(Collected data)
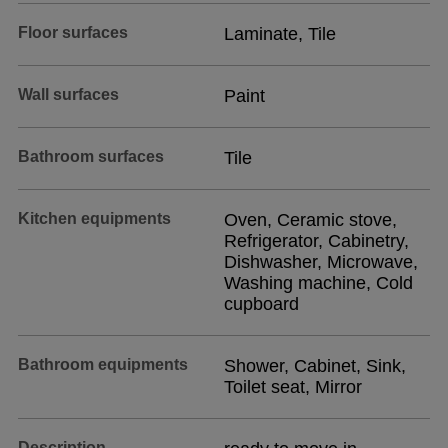
Floor surfaces
Laminate, Tile
Wall surfaces
Paint
Bathroom surfaces
Tile
Kitchen equipments
Oven, Ceramic stove,
Refrigerator, Cabinetry,
Dishwasher, Microwave,
Washing machine, Cold
cupboard
Bathroom equipments
Shower, Cabinet, Sink,
Toilet seat, Mirror
Description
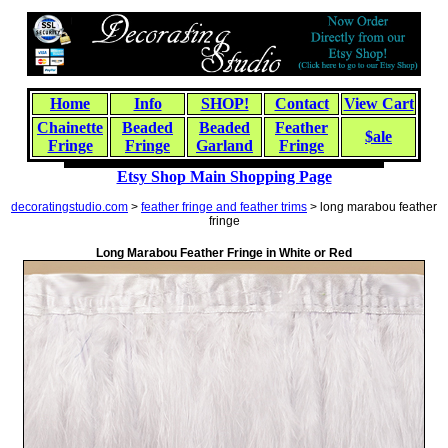
Home
Info
SHOP!
Contact
View Cart
Chainette
Beaded
Beaded
Feather
$ale
Fringe
Fringe
Garland
Fringe
Etsy Shop Main Shopping Page
decoratingstudio.com
>
feather fringe and feather trims
> long marabou feather
fringe
Long Marabou Feather Fringe in White or Red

*Directions for this task*
Restate the records above exactly, less any pictures.

*Exercise output*
Floor surfaces
Laminate, Tile
Wall surfaces
Paint
Bathroom surfaces
Tile
Kitchen equipments
Oven, Ceramic stove,
Refrigerator, Cabinetry,
Dishwasher, Microwave,
Washing machine, Cold
cupboard
Bathroom equipments
Shower, Cabinet, Sink,
Toilet seat, Mirror
Description
Home
Info
SHOP!
Contact
View Cart
Chainette
Beaded
Beaded
Feather
$ale
Fringe
Fringe
Garland
Fringe
Etsy Shop Main Shopping Page
decoratingstudio.com
>
feather fringe and feather trims
> long marabou feather
fringe
Long Marabou Feather Fringe in White or Red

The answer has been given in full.